Criticità rilevanti riguardano anche l’istallazione di impianti di produzione energetica delle diverse fonti disponibili. Centinaia quelli che da Nord a Sud stanno devastando l’isola e il suo paesaggio. Almeno altrettanti quelli che stanno per essere autorizzati o sono oggetto di richiesta di autorizzazione. Insomma l’aggressione ai suoli dell’isola è selvaggia. I danni al territorio, alle aree agricole e a numerose zone naturali di pregio, forse irreparabili. Al punto che recentemente è stata consegnata al ministro dell’Ambiente, Andrea Orlando, una richiesta di moratoria firmata, tra gli altri, da sindaci e comitati del Nord Sardegna. Nella richiesta anche l’avvio di un censimento degli impianti già istallati e di quelli autorizzati.

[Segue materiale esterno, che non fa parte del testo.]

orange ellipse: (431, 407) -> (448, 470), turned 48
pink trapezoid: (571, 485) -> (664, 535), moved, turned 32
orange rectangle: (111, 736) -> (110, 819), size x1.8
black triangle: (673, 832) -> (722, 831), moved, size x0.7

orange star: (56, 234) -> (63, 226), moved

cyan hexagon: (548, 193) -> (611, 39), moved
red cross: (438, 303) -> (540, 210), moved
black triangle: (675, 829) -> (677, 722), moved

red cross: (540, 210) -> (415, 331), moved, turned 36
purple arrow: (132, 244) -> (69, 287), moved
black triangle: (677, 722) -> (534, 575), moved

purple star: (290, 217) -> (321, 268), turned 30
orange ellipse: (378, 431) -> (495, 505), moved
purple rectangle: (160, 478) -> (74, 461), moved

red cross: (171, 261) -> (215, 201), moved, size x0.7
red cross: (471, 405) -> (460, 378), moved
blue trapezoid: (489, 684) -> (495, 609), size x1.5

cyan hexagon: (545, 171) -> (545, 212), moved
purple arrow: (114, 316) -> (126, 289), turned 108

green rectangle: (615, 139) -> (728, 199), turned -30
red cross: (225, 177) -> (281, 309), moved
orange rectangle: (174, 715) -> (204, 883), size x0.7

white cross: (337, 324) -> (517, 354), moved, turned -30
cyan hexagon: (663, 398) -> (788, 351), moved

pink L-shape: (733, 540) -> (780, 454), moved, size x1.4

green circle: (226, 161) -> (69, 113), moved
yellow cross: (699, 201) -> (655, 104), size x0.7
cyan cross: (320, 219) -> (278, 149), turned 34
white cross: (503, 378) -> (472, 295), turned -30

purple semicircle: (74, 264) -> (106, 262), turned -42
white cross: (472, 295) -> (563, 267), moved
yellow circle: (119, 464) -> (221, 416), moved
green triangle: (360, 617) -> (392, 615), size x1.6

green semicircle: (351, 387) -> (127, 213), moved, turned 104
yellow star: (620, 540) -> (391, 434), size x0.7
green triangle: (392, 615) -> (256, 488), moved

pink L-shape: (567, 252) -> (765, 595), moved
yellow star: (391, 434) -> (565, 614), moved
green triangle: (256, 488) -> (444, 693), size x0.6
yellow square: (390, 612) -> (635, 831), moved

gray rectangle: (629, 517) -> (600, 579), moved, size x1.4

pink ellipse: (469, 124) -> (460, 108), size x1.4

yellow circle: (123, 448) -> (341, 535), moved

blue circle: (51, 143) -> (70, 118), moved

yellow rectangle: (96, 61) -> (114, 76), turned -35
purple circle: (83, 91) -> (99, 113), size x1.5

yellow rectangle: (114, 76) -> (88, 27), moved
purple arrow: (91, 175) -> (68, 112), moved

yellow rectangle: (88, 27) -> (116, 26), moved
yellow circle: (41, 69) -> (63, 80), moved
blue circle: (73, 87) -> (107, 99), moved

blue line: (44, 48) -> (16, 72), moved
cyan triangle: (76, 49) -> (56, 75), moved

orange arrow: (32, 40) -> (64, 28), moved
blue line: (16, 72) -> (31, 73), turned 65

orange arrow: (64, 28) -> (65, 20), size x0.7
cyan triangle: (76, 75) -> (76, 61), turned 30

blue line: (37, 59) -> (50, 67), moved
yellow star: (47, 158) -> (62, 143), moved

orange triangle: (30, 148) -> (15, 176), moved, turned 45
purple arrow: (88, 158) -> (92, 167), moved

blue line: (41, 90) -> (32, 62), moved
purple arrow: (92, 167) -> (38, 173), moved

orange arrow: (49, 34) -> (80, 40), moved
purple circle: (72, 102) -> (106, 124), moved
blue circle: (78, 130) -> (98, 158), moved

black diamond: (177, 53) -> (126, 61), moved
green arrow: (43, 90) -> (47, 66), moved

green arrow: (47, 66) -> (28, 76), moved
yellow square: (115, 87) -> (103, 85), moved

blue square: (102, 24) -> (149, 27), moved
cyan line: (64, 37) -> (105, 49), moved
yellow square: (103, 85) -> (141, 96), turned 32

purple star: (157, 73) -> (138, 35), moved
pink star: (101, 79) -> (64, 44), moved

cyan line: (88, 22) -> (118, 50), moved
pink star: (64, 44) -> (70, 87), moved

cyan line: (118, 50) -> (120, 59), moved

Elemento tutt’altro che trascurabile nell’elaborazione del Piano energetico e ambientale regionale.

Cultura e turismo possono costituire più strutturate occasioni, anche di fare impresa, nell’isola. L’importante è che non costituiscano l’ennesima occasione per incidere in maniera irrispettosa sui territori e sui loro equilibri. Le politiche urbanistiche non possono delinearsi autonomamente da quelle culturali. Le une come le atre si rappresentano attraverso modi difformi, ma hanno la necessità di dialogare. Per evitare di entrare in conflitto. Come accade troppo spesso.

*Salviamo il Paesaggio – Forum italiano dei movimenti per la terra e il paesaggio. Maggio 2014.